El castillo en ruinas al que ambos se habían referido enigmáticamente era Hammershus, que inducía a muchos turistas a visitar la isla danesa de Bomholm, en el mar Báltico. Ella y Arne habían pasado una semana allí en 1939, fingiendo que eran marido y mujer, y un cálido anochecer de verano habían hecho el amor entre las ruinas. Arne tomaría el transbordador a Copenhague, una travesía de siete u ocho horas, o volaría desde Kastrup, con lo que tardaría una hora.

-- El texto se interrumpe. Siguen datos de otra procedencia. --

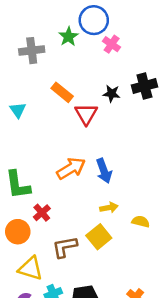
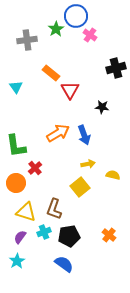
black star: (112, 94) -> (102, 107), moved
brown L-shape: (65, 247) -> (54, 209), moved, turned -60

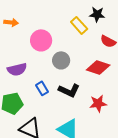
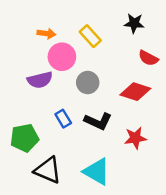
orange arrow: (11, 22) -> (46, 34), moved
yellow rectangle: (79, 25) -> (90, 36), moved
purple semicircle: (17, 69) -> (40, 80), moved

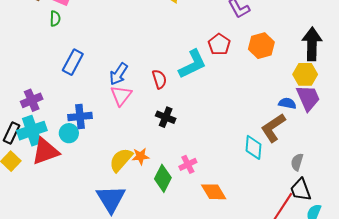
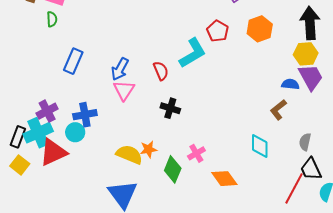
purple cross: (32, 100) -> (47, 111), moved
brown L-shape: (273, 128) -> (278, 110), size x0.7
cyan diamond: (254, 147) -> (260, 146), moved
yellow semicircle: (121, 160) -> (129, 155), turned 76

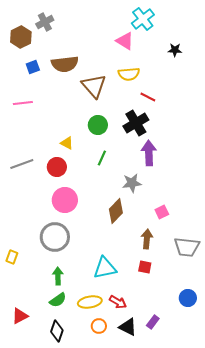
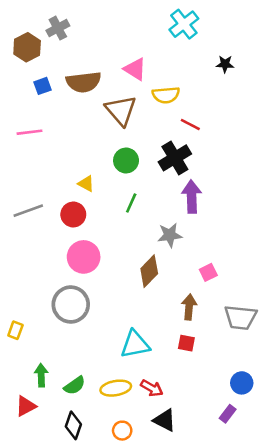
pink triangle: (125, 41) -> (135, 69), moved
green arrow: (58, 276) -> (41, 375), moved
purple rectangle: (153, 322) -> (228, 414), moved
orange circle: (99, 326) -> (122, 431), moved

La isla quedaba a unos ciento sesenta kilómetros de la península danesa, pero a solo cuarenta kilómetros de la costa sur de Suecia. Hermia tendría que encontrar alguna embarcación de pesca que la llevara ilegalmente a través de aquella corta extensión de agua.
Pero lo que volvía una y otra vez a su mente no era el peligro que iba a correr ella, sino el que correría Arne. Él iba a encontrarse secretamente con una agente del servicio secreto británico. Hermia le pediría que se convirtiera en un espía.
Si Arne era capturado, el castigo sería la muerte.